W przedterminowych wyborach na prezydenta Gdańska, rozpisanych w związku z zabójstwem Pawła Adamowicza, zwyciężyła niekwestionowana faworytka tego wyścigu Aleksandra Dulkiewicz, bezpartyjna kandydatka Stowarzyszenia „Wszystko dla Gdańska”. Dulkiewicz uzyskała 82,22 proc. głosów. Zaskakujące jest 11,86 proc. Grzegorza Brauna, reprezentanta poglądów nacjonalistycznych, przy zaledwie 5,92 proc. dla Marka Skiby, popartego przez Kacpra Płażyńskiego lokalnego lidera PiS. To dla Brauna sukces niebywały. Sukces, który niewątpliwe zechcą zdyskontować środowiska radykalnie narodowe. Dość wysoka frekwencja, 48,6 proc. daje silny mandat zwyciężczyni.

Czytaj także: Aleksandra Dulkiewicz – konserwatystka w otwartym mieście

Wstępne sondaże sztab Dulkiewicz powitał w niedzielę wieczorem wybuchem entuzjazmu. Były mowy i kwiaty. W tym okazały bukiet od Piotra Adamowicza, brata zamordowanego prezydenta. I apel o wsparcie, poparcie i pomoc przez pięć lat.

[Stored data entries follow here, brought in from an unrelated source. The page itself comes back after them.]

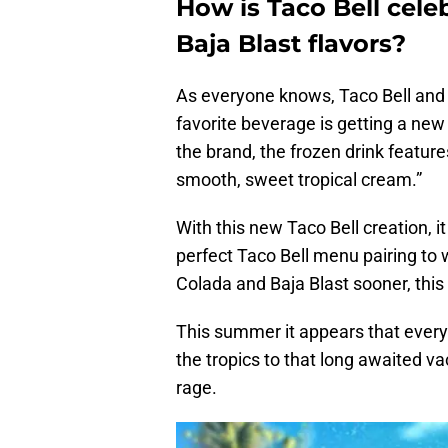
How is Taco Bell ce
Baja Blast flavors?
As everyone knows, Taco Bell and 
favorite beverage is getting a new
the brand, the frozen drink feature
smooth, sweet tropical cream.”
With this new Taco Bell creation, i
perfect Taco Bell menu pairing to
Colada and Baja Blast sooner, thi
This summer it appears that everyon
the tropics to that long awaited va
rage.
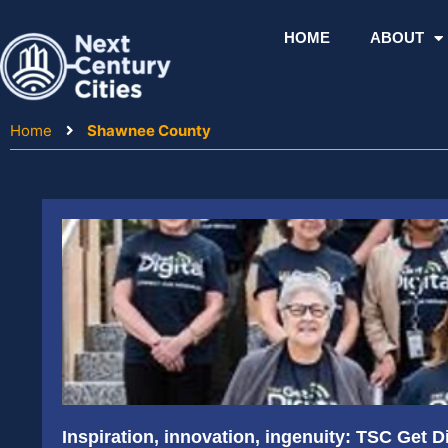
Skip
to
HOME
ABOUT
content
Home
Shawnee County
Inspiration, innovation, ingenuity: TSC Get D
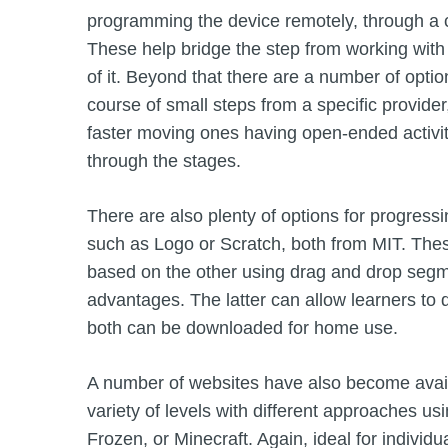
programming the device remotely, through a ca
These help bridge the step from working with 
of it. Beyond that there are a number of opti
course of small steps from a specific provider
faster moving ones having open-ended activiti
through the stages.
There are also plenty of options for progress
such as Logo or Scratch, both from MIT. These
based on the other using drag and drop segm
advantages. The latter can allow learners to 
both can be downloaded for home use.
A number of websites have also become avail
variety of levels with different approaches us
Frozen, or Minecraft. Again, ideal for individua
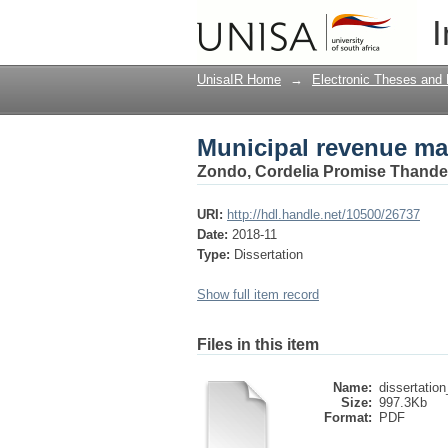
Municipal revenue m
I
UnisaIR Home
→
Electronic Theses and 
Municipal revenue m
Zondo, Cordelia Promise Thande
URI:
http://hdl.handle.net/10500/26737
Date:
2018-11
Type:
Dissertation
Show full item record
Files in this item
Name:
dissertation
Size:
997.3Kb
Format:
PDF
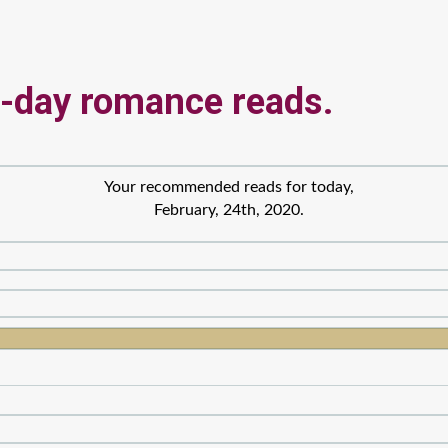
-day romance reads.
Your recommended reads for today,
February, 24th, 2020.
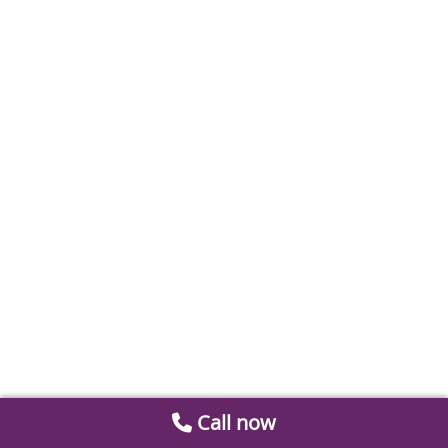
Call now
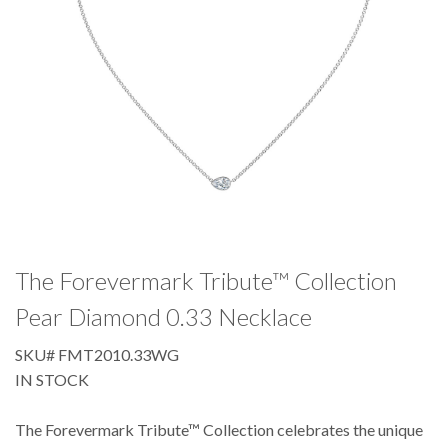
The Forevermark Tribute™ Collection
Pear Diamond 0.33 Necklace
SKU#
FMT2010.33WG
IN STOCK
The Forevermark Tribute™ Collection celebrates the unique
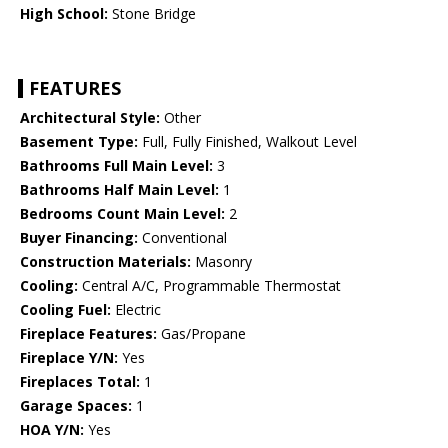
High School:
Stone Bridge
FEATURES
Architectural Style:
Other
Basement Type:
Full, Fully Finished, Walkout Level
Bathrooms Full Main Level:
3
Bathrooms Half Main Level:
1
Bedrooms Count Main Level:
2
Buyer Financing:
Conventional
Construction Materials:
Masonry
Cooling:
Central A/C, Programmable Thermostat
Cooling Fuel:
Electric
Fireplace Features:
Gas/Propane
Fireplace Y/N:
Yes
Fireplaces Total:
1
Garage Spaces:
1
HOA Y/N:
Yes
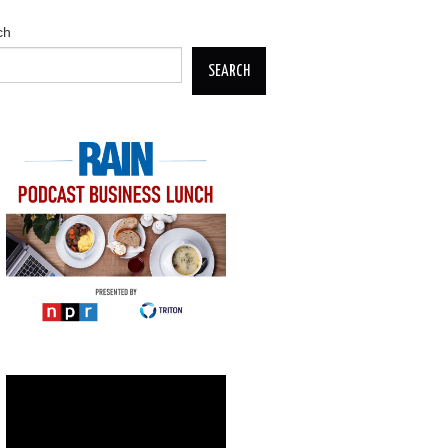
ch
SEARCH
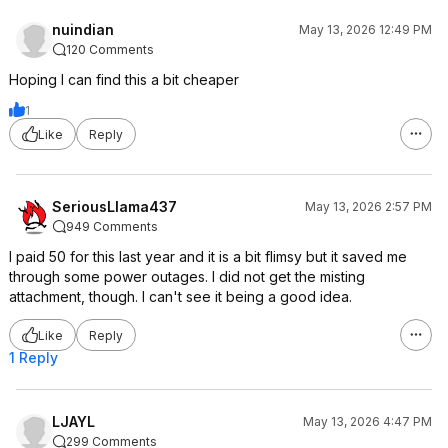
nuindian
May 13, 2026 12:49 PM
120 Comments
Hoping I can find this a bit cheaper
1
Like
Reply
SeriousLlama437
May 13, 2026 2:57 PM
949 Comments
I paid 50 for this last year and it is a bit flimsy but it saved me
through some power outages. I did not get the misting
attachment, though. I can't see it being a good idea.
Like
Reply
1 Reply
LJAYL
May 13, 2026 4:47 PM
299 Comments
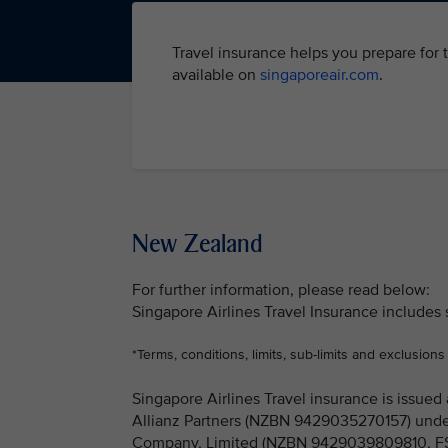
Travel insurance helps you prepare for 
available on
singaporeair.com
.
New Zealand
For further information, please read below:
Singapore Airlines Travel Insurance includes
*Terms, conditions, limits, sub-limits and exclusions
Singapore Airlines Travel insurance is issu
Allianz Partners (NZBN 9429035270157) under
Company, Limited (NZBN 9429039809810, FSP 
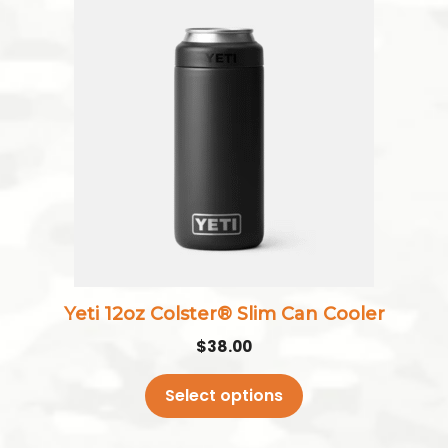
product
has
multiple
variants.
The
options
may
be
chosen
on
the
Yeti 12oz Colster® Slim Can Cooler
product
$
38.00
page
Select options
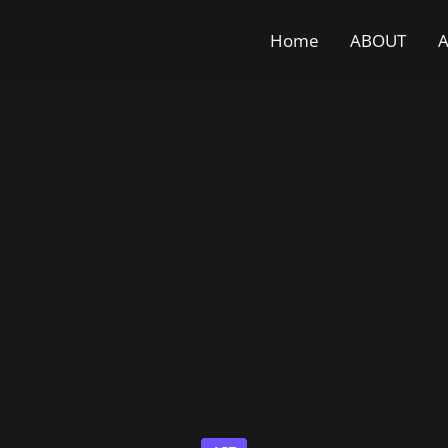
Home
ABOUT
A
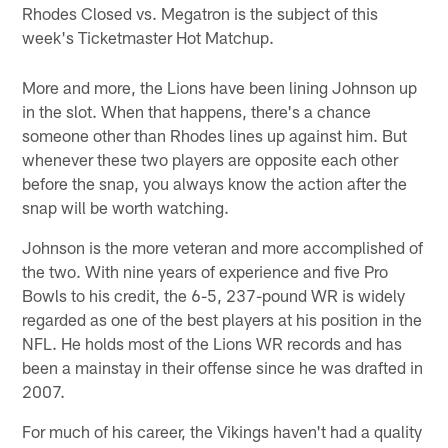
Rhodes Closed vs. Megatron is the subject of this
week's Ticketmaster Hot Matchup.
More and more, the Lions have been lining Johnson up
in the slot. When that happens, there's a chance
someone other than Rhodes lines up against him. But
whenever these two players are opposite each other
before the snap, you always know the action after the
snap will be worth watching.
Johnson is the more veteran and more accomplished of
the two. With nine years of experience and five Pro
Bowls to his credit, the 6-5, 237-pound WR is widely
regarded as one of the best players at his position in the
NFL. He holds most of the Lions WR records and has
been a mainstay in their offense since he was drafted in
2007.
For much of his career, the Vikings haven't had a quality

Aleksandra Dulkiewicz stoi przed nowym wyzwaniem

Wygrana to początek długiej drogi. Dulkiewicz będzie musiała zbudować siebie w nowej roli. Pokazać, że jest nie tylko sprawną realizatorką programu zamordowanego Pawła Adamowicza, którego komitetem wyborczym kierowała w ostatnich wyborach, ale osobą samodzielną, mającą własny pomysł na Gdańsk.